Следователя? Смысл этого слова дошёл до сознания Луки Лихобора. Значит, его могут посадить в тюрьму? Ну что же, всё правильно, самое подходящее место для убийцы. Там ли, здесь ли, какая для него разница, где быть, Лишь бы жил этот смешной, как одуванчик, парнишка. Остальное всё образуется,
Часа через полтора на стол начальника цеха легли три листка — три рассказа, записанные членами комиссии. Они отличались друг от друга только деталями. Фрезеровщик Савкин засвидетельствовал, будто Феропонт дёрнул себя за бороду, как бы желая продемонстрировать её крепость, двое других об этой детали не упоминали. Но в основе все показания сводились к одному: ученик Тимченко сам наклонился к станку и попал бородой в кулачковый патрон. Лука попытался это объяснить тем, будто Феропонт хотел доказать, что опасность ему не угрожает.
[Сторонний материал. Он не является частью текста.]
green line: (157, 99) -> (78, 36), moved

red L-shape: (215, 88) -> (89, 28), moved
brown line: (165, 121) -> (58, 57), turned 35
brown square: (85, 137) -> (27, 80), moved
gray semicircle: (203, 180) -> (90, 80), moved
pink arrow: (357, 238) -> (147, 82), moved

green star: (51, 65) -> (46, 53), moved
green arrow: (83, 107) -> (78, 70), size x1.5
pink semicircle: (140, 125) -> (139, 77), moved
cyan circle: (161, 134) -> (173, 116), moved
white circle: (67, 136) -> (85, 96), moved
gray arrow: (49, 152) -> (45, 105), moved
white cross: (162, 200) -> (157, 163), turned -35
— Сговорились, — сказал бдительный Глущенко. — Невероятный случай!
— И такое может быть, — задумчиво согласился Горегляд, вынимая из стола папку с чёрными тесёмками и убирая туда листки. — С выводами придётся подождать.
— Сговорились, — упрямо повторил Глущенко. — Не могли придумать что-нибудь поумнее. Ну кто поверит этой чепухе?
— Поверить трудно, — согласился Горегляд. — Особенно если об этом происшествии не рассказывают, а пишут коротенькую записку. Придётся подождать, когда придёт в себя Феропонт. Он один может сказать, правда это или враки.
— А если не опомнится?
— Будем надеяться на лучшее, — ответил Горегляд, двойным узлом затягивая тесёмки, словно опасаясь, не вырвалась бы на свободу спрятанная в папке беда.
В этот день Лука прямо с работы поехал в Октябрьскую больницу. Казалось, что там понадобится его помощь. Связных мыслей не было, они появлялись и исчезали, одна догоняя другую, перед глазами возникало по-детски круглое желтовато-бледное лицо Феропонта, ярко-красные капли крови, которые скатывались по пепельно-белёсой длинной бородёнке и падали на холодный пол. Широкие ворота, словно поджидая его, были распахнуты настежь. Корпуса прятались за пышными, тёмно-зелёными кронами высоких деревьев. Сколько страданий и смертей видели эти неказистые, старинные здания! Даже подумать страшно! На одном из них, приземистом, вросшем, как гриб, в землю, прикреплена беглая табличка, на ней чёрными буквами выведено: «Выдача трупов от 9 до 11 и от 17 до 19 часов». Смерть здесь никого не пугает и не удивляет.